As #wallyk indicates, your segfault may actually be something fairly easy to find—e.g., maybe you're dereferencing NULL, and gdb can point you to the exact line (or, well, close unless you compile with -O0). This would make sense, for example, if you're just running of memory for your larger datasets, and thus malloc returns NULL, and you forgot to check that somewhere.

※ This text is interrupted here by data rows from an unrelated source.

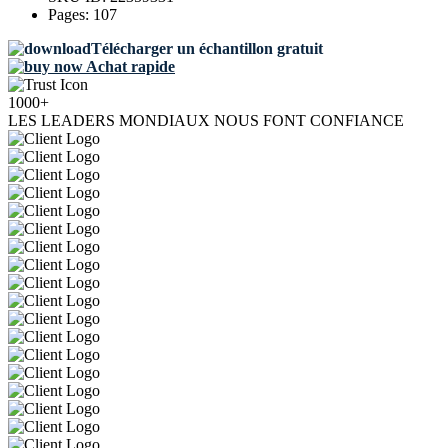
Pages:
107
Télécharger un échantillon gratuit
Achat rapide
1000+
LES LEADERS MONDIAUX NOUS FONT CONFIANCE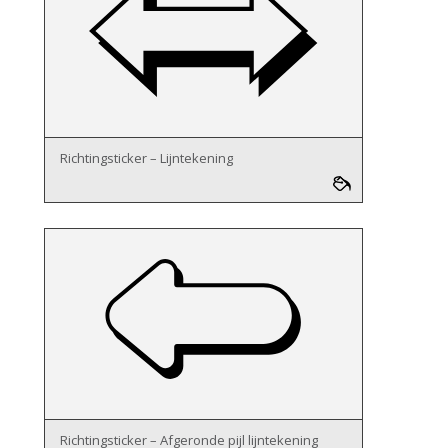
Richtingsticker – Lijntekening
Richtingsticker – Afgeronde pijl lijntekening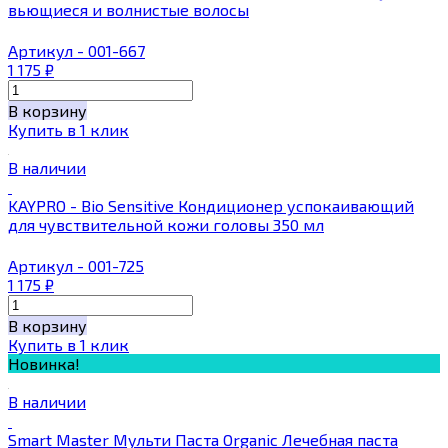
вьющиеся и волнистые волосы
Артикул - 001-667
1 175
₽
В корзину
Купить в 1 клик
В наличии
KAYPRO - Bio Sensitive Кондиционер успокаивающий
для чувствительной кожи головы 350 мл
Артикул - 001-725
1 175
₽
В корзину
Купить в 1 клик
Новинка!
В наличии
Smart Master Мульти Паста Organic Лечебная паста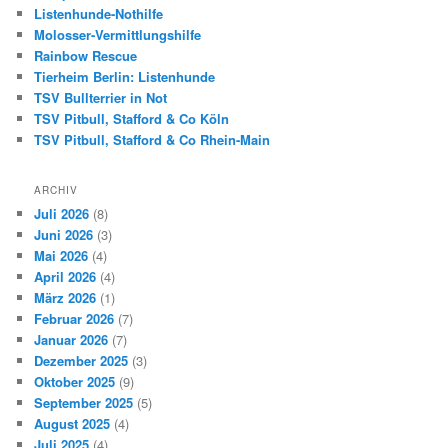
Listenhunde-Nothilfe
Molosser-Vermittlungshilfe
Rainbow Rescue
Tierheim Berlin: Listenhunde
TSV Bullterrier in Not
TSV Pitbull, Stafford & Co Köln
TSV Pitbull, Stafford & Co Rhein-Main
ARCHIV
Juli 2026
(8)
Juni 2026
(3)
Mai 2026
(4)
April 2026
(4)
März 2026
(1)
Februar 2026
(7)
Januar 2026
(7)
Dezember 2025
(3)
Oktober 2025
(9)
September 2025
(5)
August 2025
(4)
Juli 2025
(4)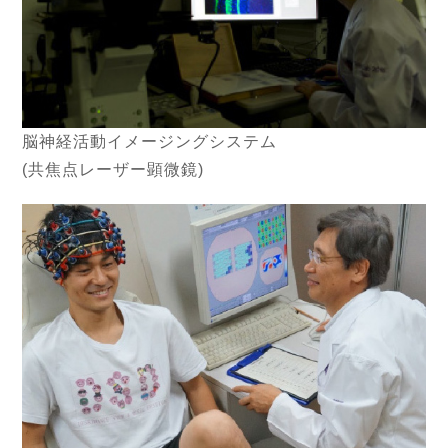
脳神経活動イメージングシステム
(共焦点レーザー顕微鏡)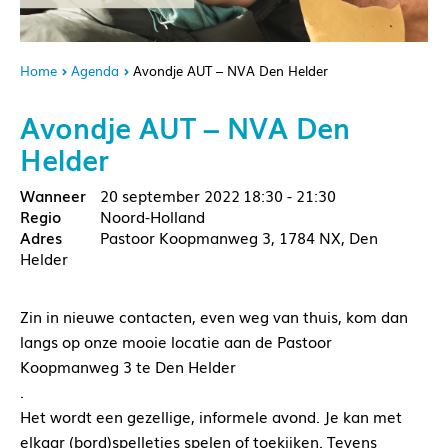
Home
Agenda
Avondje AUT – NVA Den Helder
Avondje AUT – NVA Den
Helder
20 september 2022
18:30 - 21:30
Noord-Holland
Pastoor Koopmanweg 3, 1784 NX, Den
Helder
Zin in nieuwe contacten, even weg van thuis, kom dan
langs op onze mooie locatie aan de Pastoor
Koopmanweg 3 te Den Helder
.
Het wordt een gezellige, informele avond. Je kan met
elkaar (bord)spelletjes spelen of toekijken. Tevens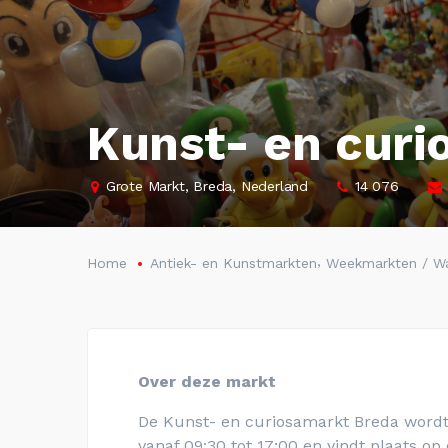
Kunst- en curi
Grote Markt, Breda, Nederland
14 076
,
Home
Antiek- en Kunstmarkten
Weekmarkten / W
Over deze markt
De Kunst- en curiosamarkt Breda wordt
vanaf 09:30 tot 17:00 en vindt plaats o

Lastly, if nothing else makes sense, there is always the possibility of hardware issues. But those would be expected to be fairly random, e.g., different values getting corrupted different runs. If you try a different machine, and it happens there, its extremely unlikely to be a hardware issue.
The "Conditional jump or move depends on uninitialised value" is a serious bug you need to fix. It indicates that the behaviour of your program is affected by the contents of an uninitialised variable (including an uninitialised memory region returned by malloc()).
To get readable backtraces from valgrind you need to compile with -g.